This blog post is a more long winded answer than my bivector response and includes this calculation using both cylindrical and spherical coordinates.

## Cylindrical coordinates.

The position vector for any point on a plane can be expressed as
\label{eqn:amomentum:20}
\Br = r \rcap,

where $$\rcap = \rcap(\phi)$$ encodes all the angular dependence of the position vector, and $$r$$ is the length along that direction to our point, as illustrated in fig. 1.

fig. 1. Cylindrical coordinates position vector.

The radial unit vector has a compact GA representation
\label{eqn:amomentum:40}
\rcap = \Be_1 e^{i\phi},

where $$i = \Be_1 \Be_2$$.

The velocity (or momentum) will have both $$\rcap$$ and $$\phicap$$ dependence. By chain rule, that velocity is
\label{eqn:amomentum:60}
\Bv = \dot{r} \rcap + r \dot{\rcap},

where
\label{eqn:amomentum:80}
\begin{aligned}
\dot{\rcap}
&= \Be_1 i e^{i\phi} \dot{\phi} \\
&= \Be_2 e^{i\phi} \dot{\phi} \\
&= \phicap \dot{\phi}.
\end{aligned}

It is left to the reader to show that the vector designated $$\phicap$$, is a unit vector and perpendicular to $$\rcap$$ (Hint: compute the grade-0 selection of the product of the two to show that they are perpendicular.)

We can now compute the momentum, which is
\label{eqn:amomentum:100}
\Bp = m \Bv = m \lr{ \dot{r} \rcap + r \dot{\phi} \phicap },

and the angular momentum bivector
\label{eqn:amomentum:120}
\begin{aligned}
L
&= \Br \wedge \Bp \\
&= m \lr{ r \rcap } \wedge \lr{ \dot{r} \rcap + r \dot{\phi} \phicap } \\
&= m r^2 \dot{\phi} \rcap \phicap.
\end{aligned}

This has the $$m r^2 \dot{\phi}$$ magnitude that the OP was seeking.

## Spherical coordinates.

In spherical coordinates, our position vector is
\label{eqn:amomentum:140}
\Br = r \lr{ \Be_1 \sin\theta \cos\phi + \Be_2 \sin\theta \sin\phi + \Be_3 \cos\theta },

as sketched in fig. 2.

fig. 2. Spherical coordinates.

We can factor this into a more compact representation
\label{eqn:amomentum:160}
\begin{aligned}
\Br
&= r \lr{ \sin\theta \Be_1 (\cos\phi + \Be_{12} \sin\phi ) + \Be_3 \cos\theta } \\
&= r \lr{ \sin\theta \Be_1 e^{\Be_{12} \phi } + \Be_3 \cos\theta } \\
&= r \Be_3 \lr{ \cos\theta + \sin\theta \Be_3 \Be_1 e^{\Be_{12} \phi } }.
\end{aligned}

It is useful to name two of the bivector terms above, first, we write $$i$$ for the azimuthal plane bivector sketched in fig. 3.

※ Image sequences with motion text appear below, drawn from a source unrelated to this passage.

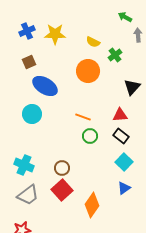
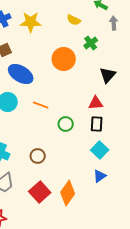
yellow semicircle: (93, 42) -> (74, 20), moved
orange line: (83, 117) -> (41, 105), moved
black rectangle: (121, 136) -> (97, 124), turned 56
red square: (62, 190) -> (40, 192), moved

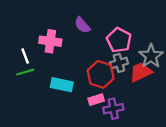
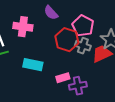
gray cross: (119, 63) -> (83, 46), turned 35
red hexagon: (101, 74) -> (67, 40), moved

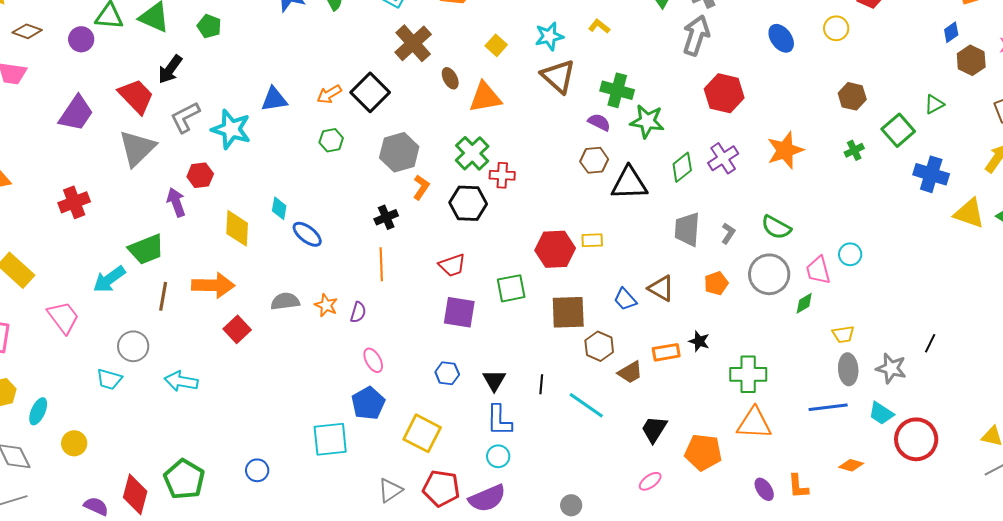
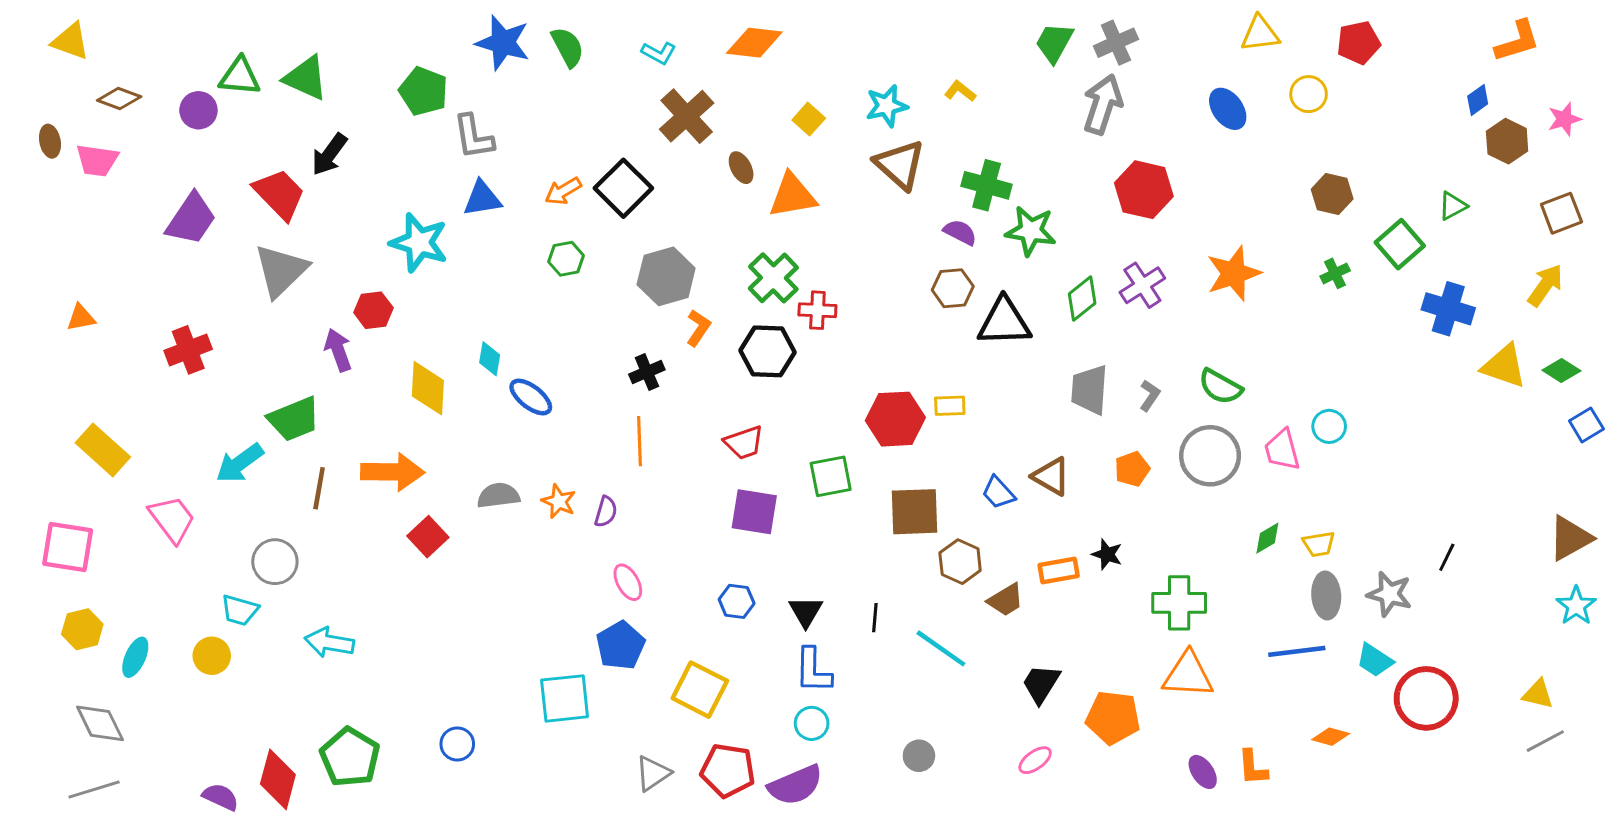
green pentagon: (209, 26) -> (423, 91), moved, size x1.4
gray L-shape: (185, 117) -> (473, 137), moved, turned -72
green diamond: (804, 303) -> (1267, 538), moved
cyan arrow: (181, 381) -> (329, 643), moved
yellow circle: (74, 443) -> (212, 656), moved
gray circle: (571, 505) -> (919, 756), moved

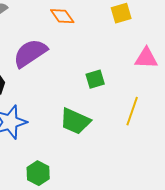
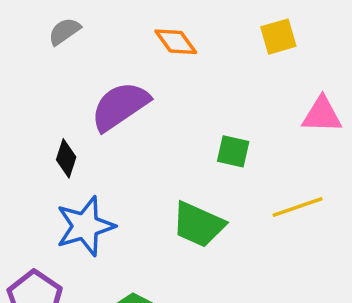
green square: (95, 79) -> (233, 151), turned 30
yellow line: (132, 111) -> (298, 207), turned 52

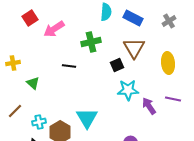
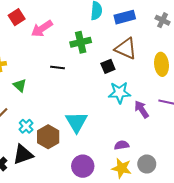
blue rectangle: (133, 18) -> (125, 17), turned -42
gray cross: (169, 21) -> (163, 20), turned -32
brown triangle: (134, 48) -> (126, 49), turned -35
cyan cross: (39, 122) -> (26, 126), turned -32

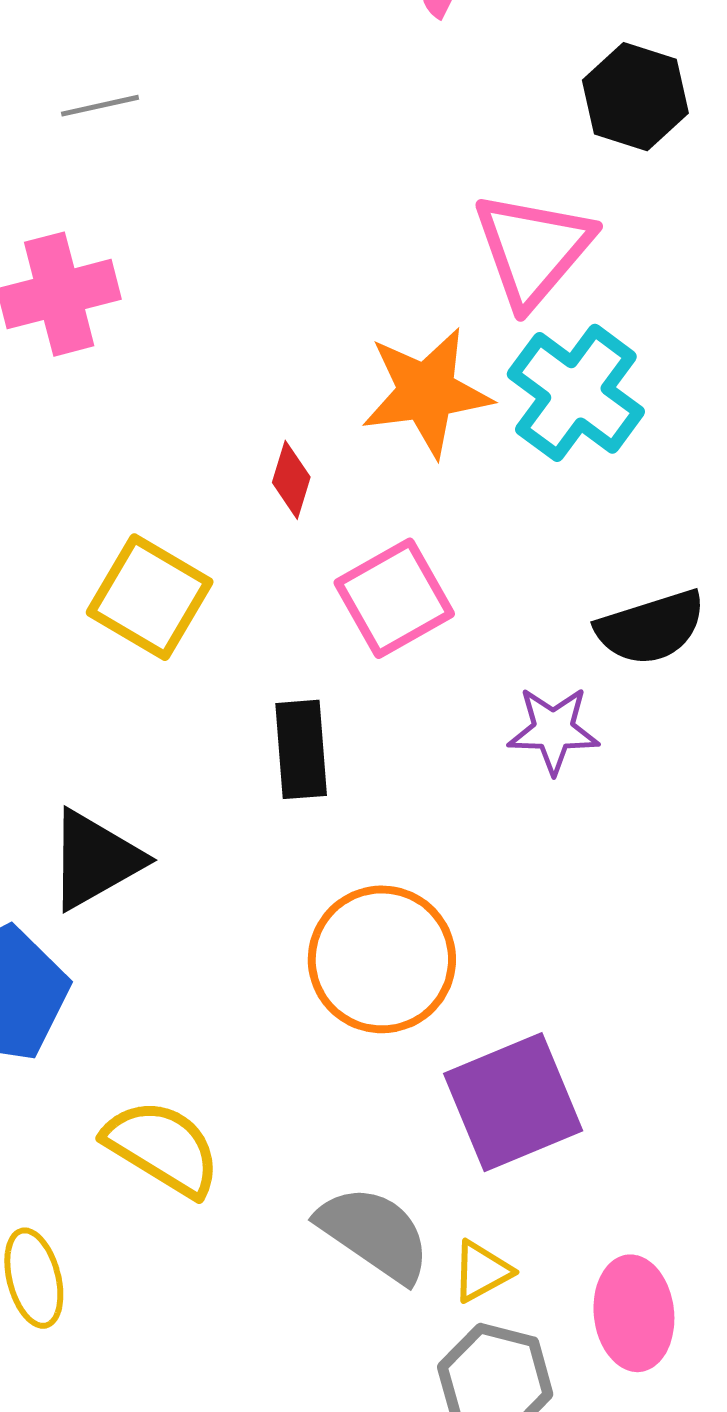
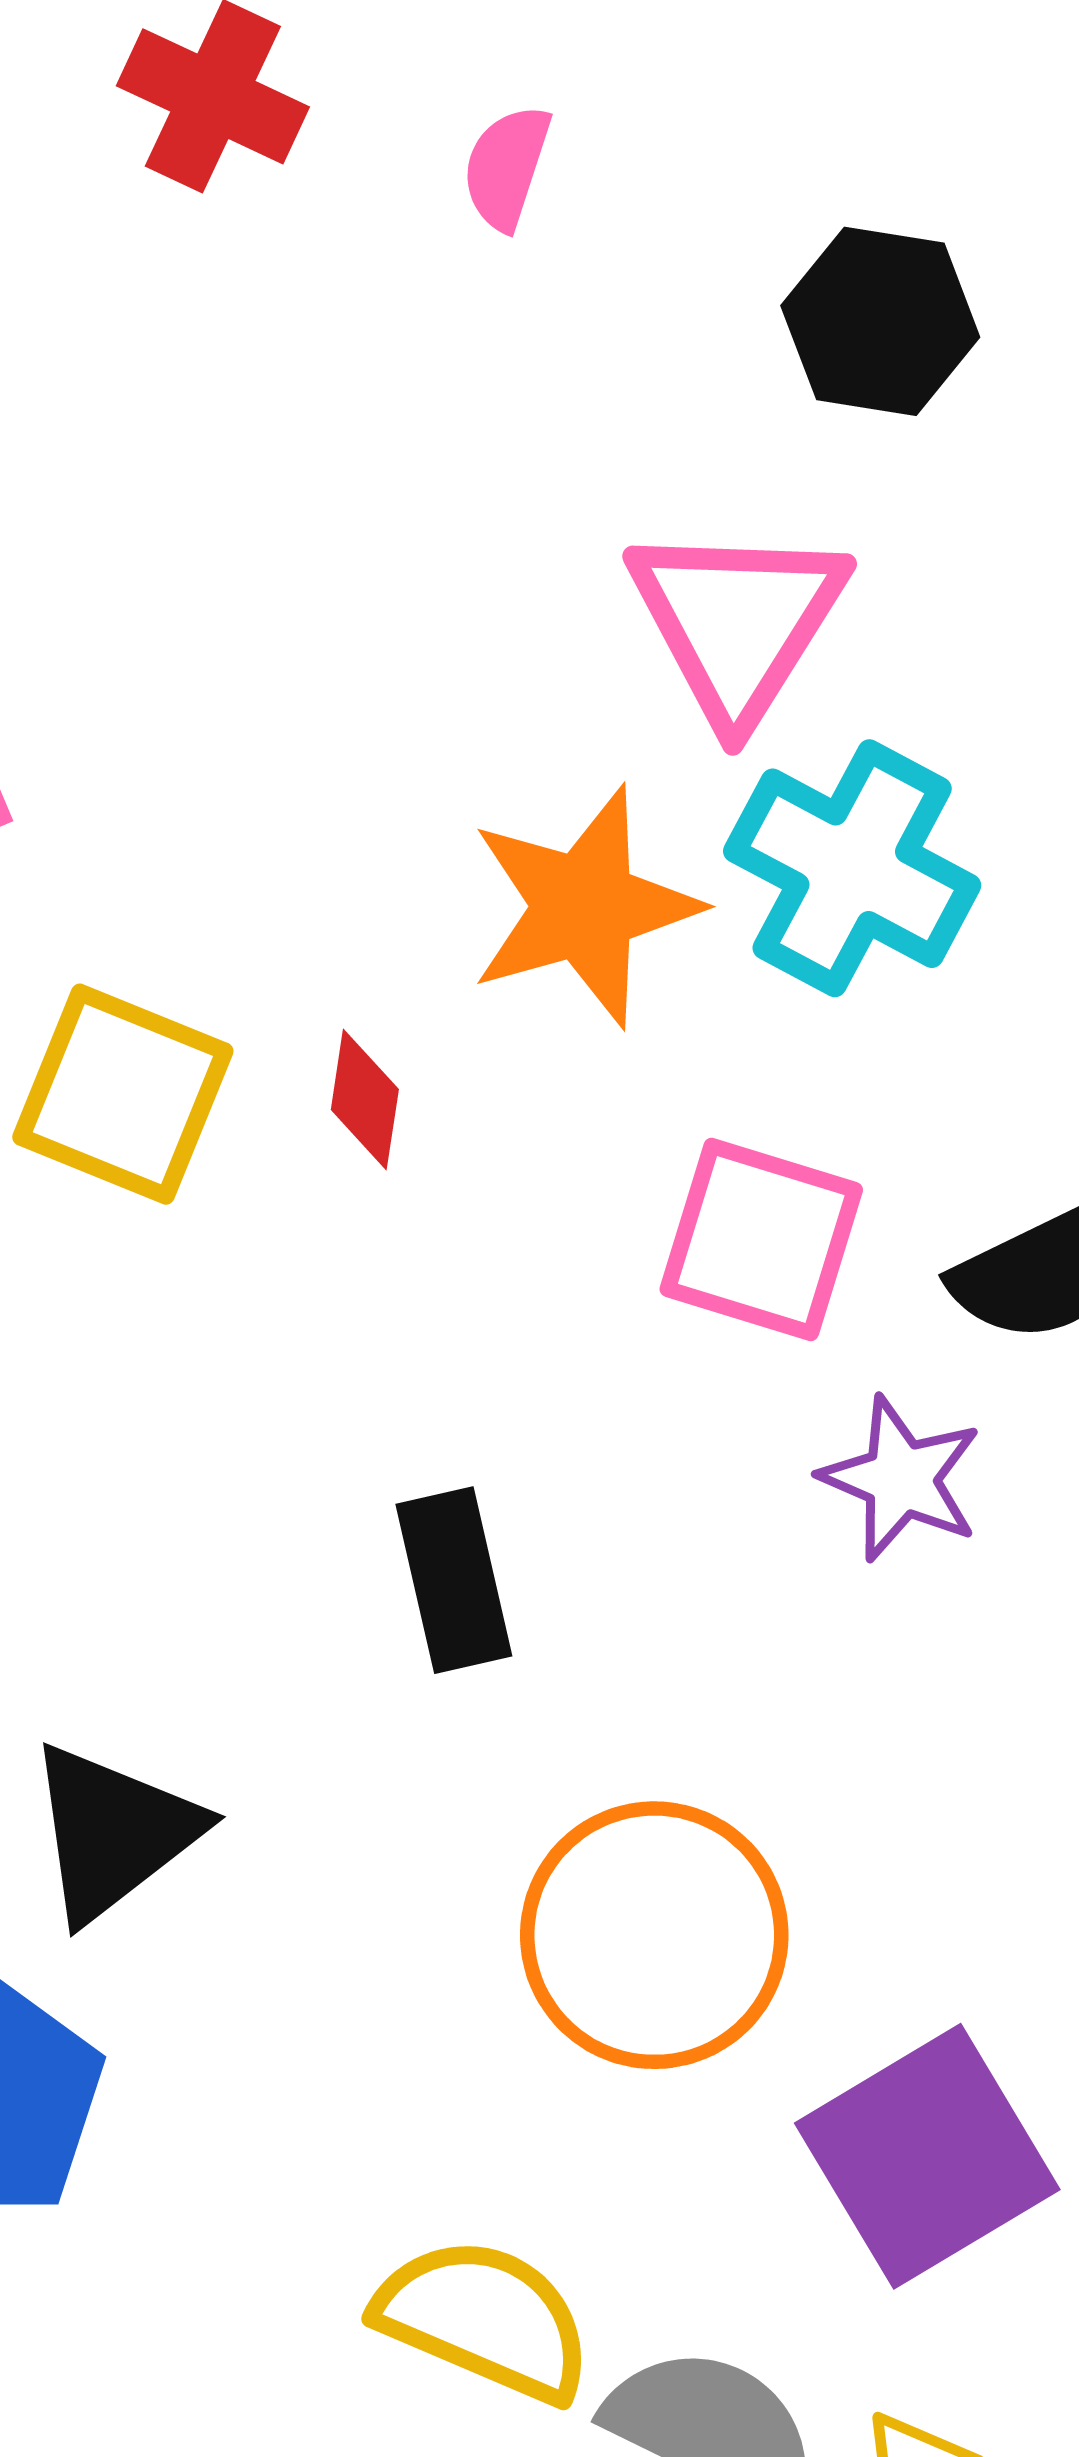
yellow square: (150, 597) -> (123, 1094), moved
pink square: (394, 598) -> (761, 1240), moved, turned -35
purple star: (553, 730) -> (901, 1479), turned 30
yellow semicircle: (162, 1148) -> (484, 2319), moved

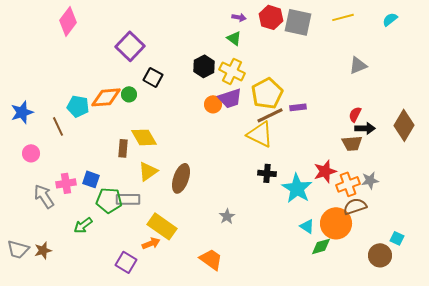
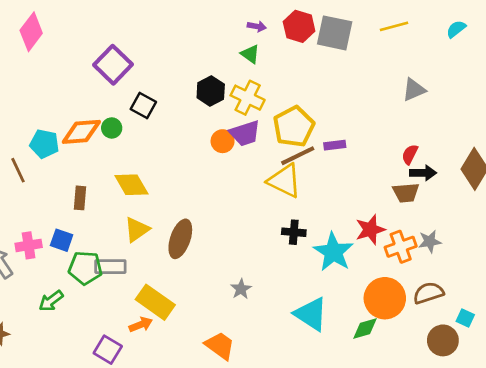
brown rectangle: (123, 148) -> (80, 198), moved
brown semicircle: (355, 206) -> (428, 293), moved
cyan triangle: (307, 226) -> (311, 314), moved, size x1.8

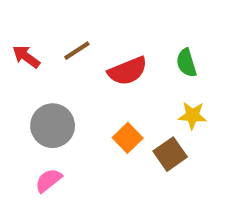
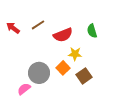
yellow star: (192, 116) -> (75, 54), moved
gray circle: (53, 126) -> (39, 73), moved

Spherical coordinates, azimuthal plane.

\label{eqn:amomentum:180}
i = \Be_{12},

and introduce a bivector $$j$$ that encodes the $$\Be_3, \rcap$$ plane as sketched in fig. 4.

Spherical coordinates, “j-plane”.

\label{eqn:amomentum:200}
j = \Be_{31} e^{i \phi}.

Having done so, we now have a compact representation for our position vector
\label{eqn:amomentum:220}
\begin{aligned}
\Br
&= r \Be_3 \lr{ \cos\theta + j \sin\theta } \\
&= r \Be_3 e^{j \theta}.
\end{aligned}

This provides us with a nice compact representation of the radial unit vector
\label{eqn:amomentum:240}
\rcap = \Be_3 e^{j \theta}.

Just as was the case in cylindrical coordinates, our azimuthal plane unit vector is
\label{eqn:amomentum:280}
\phicap = \Be_2 e^{i\phi}.

Now we want to compute the velocity vector. As was the case in cylindrical coordinates, we have
\label{eqn:amomentum:300}
\Bv = \dot{r} \rcap + r \dot{\rcap},

but now we need the spherical representation for the $$\rcap$$ derivative, which is
\label{eqn:amomentum:320}
\begin{aligned}
\dot{\rcap}
&=
\PD{\theta}{\rcap} \dot{\theta} + \PD{\phi}{\rcap} \dot{\phi} \\
&=
\Be_3 e^{j\theta} j \dot{\theta} + \Be_3 \sin\theta \PD{\phi}{j} \dot{\phi} \\
&=
\rcap j \dot{\theta} + \Be_3 \sin\theta j i \dot{\phi}.
\end{aligned}

We can reduce the second multivector term without too much work
\label{eqn:amomentum:340}
\begin{aligned}
\Be_3 j i
&=
\Be_3 \Be_{31} e^{i\phi} i \\
&=
\Be_3 \Be_{31} i e^{i\phi} \\
&=
\Be_{33112} e^{i\phi} \\
&=
\Be_{2} e^{i\phi} \\
&= \phicap,
\end{aligned}

so we have
\label{eqn:amomentum:360}
\dot{\rcap}
=
\rcap j \dot{\theta} + \sin\theta \phicap \dot{\phi}.

The velocity is
\label{eqn:amomentum:380}
\Bv = \dot{r} \rcap + r \lr{ \rcap j \dot{\theta} + \sin\theta \phicap \dot{\phi} }.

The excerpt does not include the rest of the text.